DESCRIPTION OF THE TASK: Which lines of the records below contain the word "Recent"? Report each of them in full.

Document structure recognition data:
_ _ _
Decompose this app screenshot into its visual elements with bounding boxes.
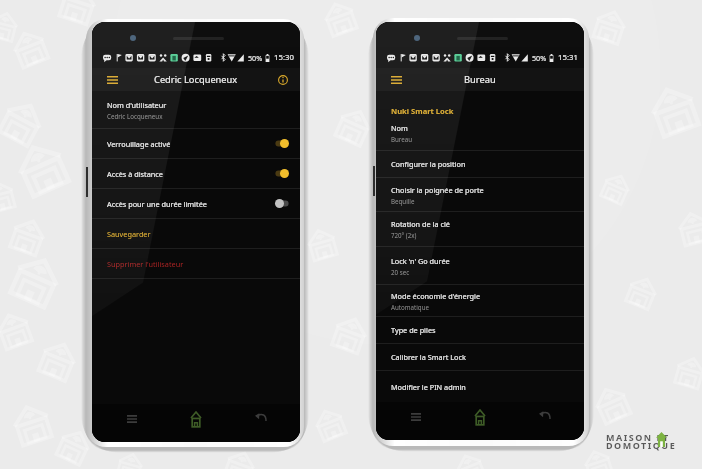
button[interactable]: Accès à distance: [92, 159, 300, 188]
staticText: DOMOTIQUE: [606, 439, 677, 451]
button[interactable]: Information: [274, 71, 292, 89]
staticText: 720° (2x): [391, 231, 417, 239]
button[interactable]: Supprimer l'utilisateur: [92, 249, 300, 278]
staticText: Lock 'n' Go durée: [391, 256, 450, 266]
button[interactable]: Lock 'n' Go durée: [376, 247, 584, 284]
staticText: Cedric Locqueneux: [154, 73, 238, 86]
button[interactable]: Open navigation menu: [387, 71, 405, 89]
button[interactable]: Nom: [376, 116, 584, 150]
staticText: Bequille: [391, 197, 415, 205]
button[interactable]: Nom d'utilisateur: [92, 91, 300, 128]
button[interactable]: Open navigation menu: [103, 71, 121, 89]
button[interactable]: Choisir la poignée de porte: [376, 178, 584, 211]
button[interactable]: Verrouillage activé: [92, 129, 300, 158]
staticText: 50%: [532, 53, 547, 63]
staticText: Rotation de la clé: [391, 219, 450, 229]
staticText: Verrouillage activé: [107, 139, 275, 149]
staticText: Automatique: [391, 303, 429, 311]
button[interactable]: Type de piles: [376, 317, 584, 343]
button[interactable]: Rotation de la clé: [376, 212, 584, 246]
button[interactable]: Back: [512, 402, 576, 432]
button[interactable]: Calibrer la Smart Lock: [376, 344, 584, 370]
staticText: Sauvegarder: [107, 229, 151, 239]
staticText: Mode économie d'énergie: [391, 291, 481, 301]
staticText: Modifier le PIN admin: [391, 382, 466, 392]
staticText: 50%: [248, 53, 263, 63]
button[interactable]: Recent apps: [100, 404, 164, 434]
staticText: Nom: [391, 123, 408, 133]
staticText: Accès pour une durée limitée: [107, 199, 275, 209]
staticText: Configurer la position: [391, 159, 466, 169]
staticText: Choisir la poignée de porte: [391, 185, 484, 195]
staticText: 15:31: [558, 52, 578, 63]
button[interactable]: Modifier le PIN admin: [376, 371, 584, 402]
button[interactable]: Configurer la position: [376, 151, 584, 177]
staticText: Nuki Smart Lock: [391, 106, 454, 116]
staticText: 15:30: [274, 52, 294, 63]
button[interactable]: Sauvegarder: [92, 219, 300, 248]
button[interactable]: Home: [164, 404, 228, 434]
button[interactable]: Accès pour une durée limitée: [92, 189, 300, 218]
staticText: Cedric Locqueneux: [107, 112, 163, 120]
staticText: MAISON ET: [606, 431, 670, 443]
staticText: Bureau: [391, 135, 413, 143]
button[interactable]: Back: [228, 404, 292, 434]
staticText: Bureau: [464, 73, 496, 86]
staticText: Type de piles: [391, 325, 436, 335]
button[interactable]: Home: [448, 402, 512, 432]
button[interactable]: Recent apps: [384, 402, 448, 432]
staticText: Accès à distance: [107, 169, 275, 179]
button[interactable]: Mode économie d'énergie: [376, 285, 584, 316]
staticText: Nom d'utilisateur: [107, 100, 167, 110]
staticText: Supprimer l'utilisateur: [107, 259, 184, 269]
staticText: Calibrer la Smart Lock: [391, 352, 466, 362]
staticText: 20 sec: [391, 268, 410, 276]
_ _ _
REPLY TO THE TASK:
button[interactable]: Recent apps: [100, 404, 164, 434]
button[interactable]: Recent apps: [384, 402, 448, 432]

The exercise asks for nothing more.